The coughing progressed to hacking progressed to choking, and then there was silence. It was not the comforting silence of a winter night, nor was it the insect-interrupted silence of a summer night. No, it was a dead silence. The silence reached his father first, closing his throat and then his eyes. Marley found him lying face down with blood leaking from his lips. Then it found his mother, taking her from him mid-laugh. Laughter was not the best medicine, after all.

They were among the first to go, so the whole neighborhood was still alive to mourn them. They mourned the life that they could have had, and the loss of their seven-year-old son's childhood innocence. Then Universal Life Church took him in, along with several other children whose parents who had mysteriously lost their voices and breath. Nobody made the connection that it could be the new strain of the Spanish Flu that had already taken down every other continent. Every sickness always struck the East Coast first, so illness on the West Coast had to be a coincidence.

But 'coincidence' was a word invented for people who disagreed with reality. Marley had hated the word when people used it to describe his parents' passing; their death was not a coincidence, it was a sign. Of course, he had not known that. He simply wanted their deaths to have more importance than a simple 'coincidence.' The other newly orphaned children agreed with him, though they did not live long enough to explain the horrific reality of the word 'coincidence' to any adults.
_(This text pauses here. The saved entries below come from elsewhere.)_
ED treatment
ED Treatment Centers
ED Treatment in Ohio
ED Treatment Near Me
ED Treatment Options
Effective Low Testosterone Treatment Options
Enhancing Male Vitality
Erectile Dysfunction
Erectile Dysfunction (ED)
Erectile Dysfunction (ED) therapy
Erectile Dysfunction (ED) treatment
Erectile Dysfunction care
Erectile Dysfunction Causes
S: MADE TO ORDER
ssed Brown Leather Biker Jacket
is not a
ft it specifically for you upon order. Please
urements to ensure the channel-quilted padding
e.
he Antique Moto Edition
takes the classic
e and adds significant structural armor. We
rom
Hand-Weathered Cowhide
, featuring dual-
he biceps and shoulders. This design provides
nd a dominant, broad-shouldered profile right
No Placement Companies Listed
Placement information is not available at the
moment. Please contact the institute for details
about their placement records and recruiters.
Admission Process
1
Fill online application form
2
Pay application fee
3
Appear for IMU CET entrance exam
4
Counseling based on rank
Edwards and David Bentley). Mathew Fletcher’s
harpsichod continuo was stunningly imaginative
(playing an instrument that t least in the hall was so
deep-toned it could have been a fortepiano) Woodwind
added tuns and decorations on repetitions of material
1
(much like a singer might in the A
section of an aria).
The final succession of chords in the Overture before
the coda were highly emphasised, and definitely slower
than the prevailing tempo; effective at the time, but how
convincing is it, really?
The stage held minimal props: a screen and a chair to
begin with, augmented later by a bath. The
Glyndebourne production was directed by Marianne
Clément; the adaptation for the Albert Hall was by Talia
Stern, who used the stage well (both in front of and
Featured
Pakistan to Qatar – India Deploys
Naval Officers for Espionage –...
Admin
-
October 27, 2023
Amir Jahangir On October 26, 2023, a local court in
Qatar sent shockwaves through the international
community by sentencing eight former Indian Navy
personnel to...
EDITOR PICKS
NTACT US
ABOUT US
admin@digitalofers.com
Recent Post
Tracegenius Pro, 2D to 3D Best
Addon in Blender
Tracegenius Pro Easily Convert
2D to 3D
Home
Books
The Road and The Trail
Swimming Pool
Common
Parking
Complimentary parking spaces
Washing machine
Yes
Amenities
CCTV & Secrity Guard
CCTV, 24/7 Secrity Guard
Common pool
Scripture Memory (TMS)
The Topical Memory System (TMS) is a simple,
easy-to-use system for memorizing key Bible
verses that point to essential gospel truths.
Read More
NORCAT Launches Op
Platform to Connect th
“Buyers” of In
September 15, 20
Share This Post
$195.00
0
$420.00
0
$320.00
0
Their parents had been contagious, after all, and sickness always passed to relatives first.

By the time the Flu had come into full effect, the Universal Life Church had already given up on fighting it. Instead, they fought the misery that it brought. Because laughter was the best medicine, right? They put on plays for the survivors, and every actress and actor was eager to memorize lines rather than remaining mesmerized in the hollowness in their loved one's last gaze.

It did not work, of course. The actors died, one by one. The remaining members of the Church moved on to other lessons, always teaching optimism as a cure, even if laughter did not work. The Priestess focused on Marley as the sole surviving child of the Church, and she made it her mission to make Marley happy despite the chaos that had come to dominate the world. When nothing worked, the Priestess resorted to bringing him to the local insane asylum. There, she could show him that there were worse fates than dying from the Flu.

His first steps into that horrible institution brought screams to his ears and the smell of black sulfuric bile to his nose. Every bed was equipped with straps to hold its occupant down, preventing escape and self-mutilation. Marley saw a man break free of the strap holding his head down as they walked down the corridor, then he saw the man snap his own neck with a single twist. He kept talking afterwards, as if the connection to his spinal cord had no impact on his ability to speak. The patients only ever spoke gibberish when they did speak. Most of the time, however, they just screamed, growled, or screeched like a banshee. The banshee screech was a crowd favorite, or at least among the possessed it was.

The Priestess placed her hands on his cheeks, turning his wide eyes away from the man's broken neck. She smiled. "Don't you see? There are worse things than the Flu. These poor people are trapped within their minds as demons control their bodies. They cannot die and escape the torture, as your parents did. This asylum is proof that the Flu is not the End. If our time on this holy ground were complete, there would be a sign."

Marley turned back to the broken-necked man. If demon possessions and a pandemic were not a clear sign that mankind's time on Earth was complete, he did not know what was. What sign were they supposed to look for? Where were the angels that lit the way for the people of ancient times?